Early in the new rendition of Charles Dickens's novel of social injustice, a camera shot briefly holds the friendless orphan between the bars of the workhouse gate. Oliver Twist (Barney Clark) is in prison, where he was born and where he is destined, though not absolutely guaranteed, to die. Previous attempts to adapt the harsh and problematic Oliver Twist for the screen have not aged well: Alec Guinness's grotesque portrayal of Fagin, with a huge hook nose prosthetic in a key supporting role, deformed David Lean's lavish 1948 try, while the musical revue Oliver! (1968) wore itself out with frenetic camp. If a 21st-century version is necessary, then Roman Polanski's your man: In his films, as in Dickens, the strong prey upon the weak with a monomaniacal glee that often borders on the grimly comic, while the director's own blighted childhood lends an inevitable autobiographical frisson to Oliver's travails.

Clark: Please sir . . .
photo: Guy Ferrandis/Sony Pictures
Clark: Please sir . . .

Accomplished if lacking in urgency, this Oliver Twist (scripted by Ronald Harwood, who also wrote The Pianist) showcases Polanski's proven gift for Dickensian caricature, beginning with the jowly ranks of the workhouse board, a quivering pile of gluttonous entitlement.

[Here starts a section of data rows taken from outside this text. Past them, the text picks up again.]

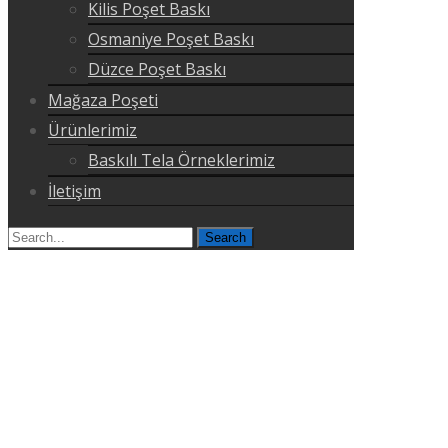
Kilis Poşet Baskı
Osmaniye Poşet Baskı
Düzce Poşet Baskı
Mağaza Poşeti
Ürünlerimiz
Baskılı Tela Örneklerimiz
İletişim
Search
for:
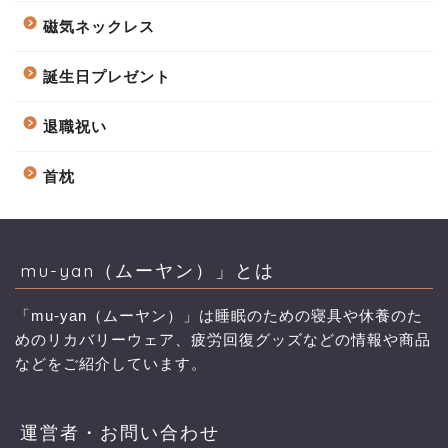
磁気ネックレス
誕生日プレゼント
退職祝い
首枕
mu-yan（ムーヤン）」とは
「mu-yan（ムーヤン）」は睡眠のための寝具や休養のた
めのリカバリーウェア、疲労回復グッズなどの情報や商品
などをご紹介しています。
運営者・お問い合わせ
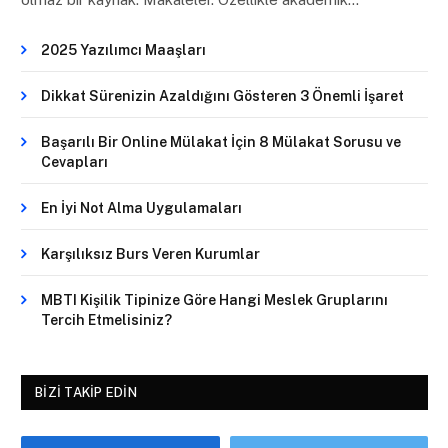
2025 Yazılımcı Maaşları
Dikkat Sürenizin Azaldığını Gösteren 3 Önemli İşaret
Başarılı Bir Online Mülakat İçin 8 Mülakat Sorusu ve
Cevapları
En İyi Not Alma Uygulamaları
Karşılıksız Burs Veren Kurumlar
MBTI Kişilik Tipinize Göre Hangi Meslek Gruplarını
Tercih Etmelisiniz?
BIZI TAKIP EDIN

Harry Eden conjures a spry, confident, yet vulnerable Artful Dodger (and pulls off a delightful meat-under-hat trick to boot); Jamie Foreman's Sykes is a discomfiting marvel of dead-eyed contamination; and Ben Kingsley's wizened Fagin is a deeply ambivalent figure—at once Oliver's benefactor and curse, he's by turns impish, repellent, avuncular, terrifying, and pathetic, and Kingsley simply disappears into this musty rag-and-bone shop. The film's real star, though, is Prague in the role of East End London, which has rarely looked so infernal: a diseased tangle of cobblestone arteries choked with shit and trash and squalling herds of misery. Oliver Twistis a horror movie, but as its potent last scenes attest, there's a twinge of the supernatural about its hero's resilient goodness. The quality of mercy is strained, but by some strange feat it doesn't dissolve entirely.